Hemos hecho mención anteriormente a incidentes muy serios
como las invasiones de países por otros, vulnerando el derecho internacional
soberano de los pueblos justificadas por motivos fútiles de naturaleza
ideológica, por una pretendida necesidad de defensa de la integridad
territorial y seguridad del país invasor, sin que tales recelos tengan
fundamento en la mayoría de los casos. Los oscuros intereses de los jefes de
Estado y de Gobierno, con la única intención de perpetuarse en el poder,
mantener sus privilegios económicos o dominar geoestratégicamente determinadas
zonas del mundo, conforman la vida política, económica y social de grandes
áreas geográficas, a la vez que desestabilizan otras más estables.
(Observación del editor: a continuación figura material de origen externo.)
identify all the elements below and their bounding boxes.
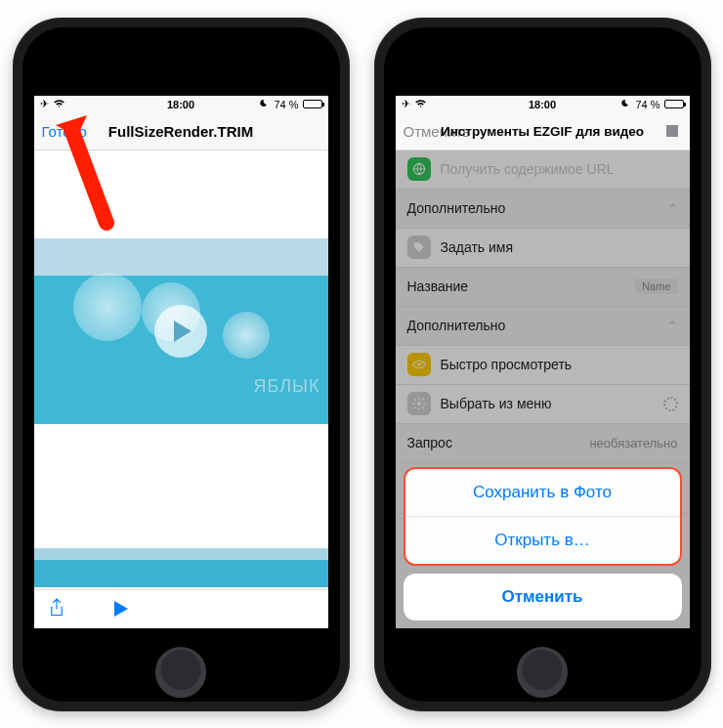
eye-icon xyxy=(407,353,431,376)
screen-right: ✈ 18:00 74 % Отменить xyxy=(396,96,690,628)
row-request[interactable]: Запрос необязательно xyxy=(396,424,690,463)
wifi-icon xyxy=(414,99,427,110)
wifi-icon xyxy=(53,99,65,110)
annotation-arrow-icon xyxy=(48,115,116,236)
svg-line-9 xyxy=(422,407,424,408)
airplane-icon: ✈ xyxy=(402,98,410,110)
battery-icon xyxy=(664,100,684,108)
row-label: Дополнительно xyxy=(407,318,658,333)
video-filmstrip[interactable] xyxy=(34,546,328,589)
placeholder-text: необязательно xyxy=(589,436,677,450)
sheet-cancel-button[interactable]: Отменить xyxy=(404,574,682,621)
home-button[interactable] xyxy=(517,647,568,698)
play-icon xyxy=(174,321,191,342)
share-icon[interactable] xyxy=(48,597,65,621)
chevron-up-icon: ⌃ xyxy=(667,319,678,333)
row-additional-2[interactable]: Дополнительно ⌃ xyxy=(396,307,690,346)
row-label: Задать имя xyxy=(441,239,678,255)
svg-point-2 xyxy=(417,363,420,365)
play-overlay-button[interactable] xyxy=(154,305,207,358)
row-label: Запрос xyxy=(407,435,580,450)
status-time: 18:00 xyxy=(167,99,194,110)
dnd-icon xyxy=(621,99,631,110)
row-label: Дополнительно xyxy=(407,200,658,216)
bottom-toolbar xyxy=(34,589,328,628)
status-time: 18:00 xyxy=(529,99,556,110)
row-additional-1[interactable]: Дополнительно ⌃ xyxy=(396,190,690,229)
play-icon[interactable] xyxy=(114,601,128,617)
action-sheet-options: Сохранить в Фото Открыть в… xyxy=(404,467,682,566)
shortcut-actions-list: Получить содержимое URL Дополнительно ⌃ … xyxy=(396,150,690,514)
tag-icon xyxy=(407,236,431,259)
row-name-field[interactable]: Название Name xyxy=(396,268,690,307)
row-set-name[interactable]: Задать имя xyxy=(396,229,690,268)
variable-badge[interactable]: Name xyxy=(635,278,677,294)
row-choose-from-menu[interactable]: Выбрать из меню xyxy=(396,385,690,424)
battery-pct: 74 % xyxy=(635,99,659,110)
status-bar: ✈ 18:00 74 % xyxy=(34,96,328,113)
row-label: Выбрать из меню xyxy=(441,396,654,411)
row-quicklook[interactable]: Быстро просмотреть xyxy=(396,346,690,385)
gear-icon xyxy=(407,392,431,415)
watermark-text: ЯБЛЫК xyxy=(253,376,319,397)
blank-area-mid xyxy=(34,424,328,546)
globe-icon xyxy=(407,157,431,181)
status-bar: ✈ 18:00 74 % xyxy=(396,96,690,113)
row-label: Получить содержимое URL xyxy=(441,161,678,177)
row-label: Название xyxy=(407,278,626,294)
phone-left: ✈ 18:00 74 % Готово xyxy=(13,18,350,711)
sheet-save-to-photos-button[interactable]: Сохранить в Фото xyxy=(405,469,680,517)
action-sheet-cancel-group: Отменить xyxy=(404,574,682,621)
dnd-icon xyxy=(260,99,270,110)
filmstrip-thumb[interactable] xyxy=(34,548,328,587)
loading-spinner-icon xyxy=(663,397,678,411)
battery-pct: 74 % xyxy=(274,99,298,110)
sheet-open-in-button[interactable]: Открыть в… xyxy=(405,517,680,564)
row-get-url-contents[interactable]: Получить содержимое URL xyxy=(396,150,690,190)
battery-icon xyxy=(303,100,322,108)
stop-icon[interactable] xyxy=(666,125,678,137)
phone-right: ✈ 18:00 74 % Отменить xyxy=(374,18,711,711)
nav-title: FullSizeRender.TRIM xyxy=(108,123,253,140)
svg-point-3 xyxy=(416,402,420,406)
video-preview[interactable]: ЯБЛЫК xyxy=(34,238,328,424)
nav-bar: Отменить Инструменты EZGIF для видео xyxy=(396,113,690,150)
svg-line-11 xyxy=(414,407,416,408)
svg-line-8 xyxy=(414,399,416,401)
svg-line-10 xyxy=(422,399,424,401)
airplane-icon: ✈ xyxy=(40,98,49,110)
chevron-up-icon: ⌃ xyxy=(667,201,678,216)
row-label: Быстро просмотреть xyxy=(441,357,678,372)
home-button[interactable] xyxy=(155,647,206,698)
action-sheet: Сохранить в Фото Открыть в… Отменить xyxy=(404,467,682,621)
nav-title: Инструменты EZGIF для видео xyxy=(441,124,644,139)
Todos estos conflictos-guerras, actos terroristas, atentados,
agresiones entre países- impiden el
desarrollo normal y progresivo de la Humanidad. La parte primitiva del cerebro
humano, el sistema límbico, denominado también “cerebro reptil”, donde
funcionan los instintos básicos de búsqueda de comida, deseo sexual, dominación
e impulsos de agresión y huida, pone en marcha mecanismos de depredación,
venganza y exterminio, a la vez que la conciencia, rectora de los actos morales,
queda solapada o adormecida; lo que hace imposible en muchos casos el diálogo y
la voluntad de paz en distintas partes del mundo.
Contrastan estas situaciones plenas de agresividad y
violencia con todas las teorías sobre la paz de la filosofía social y política,
los mensajes y exhortaciones de algunas religiones y las justificaciones y
argumentos en favor de la paz en muchos contenidos de las ciencias sociales-
sociología, psicología e incluso en la naturaleza profunda de justicia económica
de las economías del bien común y de comunión. Pero, a veces, hay un abismo
entre las teorías que el hombre crea, sabe o aprende y los compulsivos impulsos
de quienes tienen en su mano la posibilidad de aminorar los conflictos,
conseguir acuerdos de paz, restituir lo incautado y construir lo destruido; en
definitiva, cerrar heridas, aplicando tratamientos balsámicos y eficaces que
conduzcan a la paz duradera.
¡Qué lejos queda la aspiración del filósofo Enmanuel Kant, en
su opúsculo “Sobre la paz perpetua”, escrito en 1795, hace ahora 228 años! Aunque
es cierto que Kant admite ante un peligro o amenaza grave la licitud de la
guerra preventiva debido al estado de naturaleza del ser humano, con
manifestaciones de primera agresión y amenaza, que hacen lícita la preparación
de la defensa ante las conquistas territoriales del Estado invasor, se opone,
sin embargo, a que la guerra tenga como finalidad el exterminio, dominación y
castigo del adversario.
Para Kant, la solución a la guerra y la consecución de la paz
reside en la superación del estado animal agresivo y violento del ser humano,
mediante un proceso de asociación de los Estados, que vaya acercando a la
Humanidad a esa utopía, posiblemente inalcanzable en su totalidad, que es la
paz perpetua.
Han pasado 228 años desde que Kant escribió su opúsculo y ha
habido tiempo, para eliminar las agresiones a la soberanía de los pueblos, a
las comunidades y a las personas, cuya dignidad es incuestionable. Es más, en
este periodo de tiempo, se han podido buscar medios económicos, sociales, de
conocimientos políticos, filosóficos y de la teología liberadora para evitar la
guerra preventiva.
¡Pero ya vemos cómo distintas partes de nuestro mundo son
auténticos infiernos, que contemplamos, no sin dolor, pasivos y expectantes, los
que, por ahora, sufrimos menos sus efectos!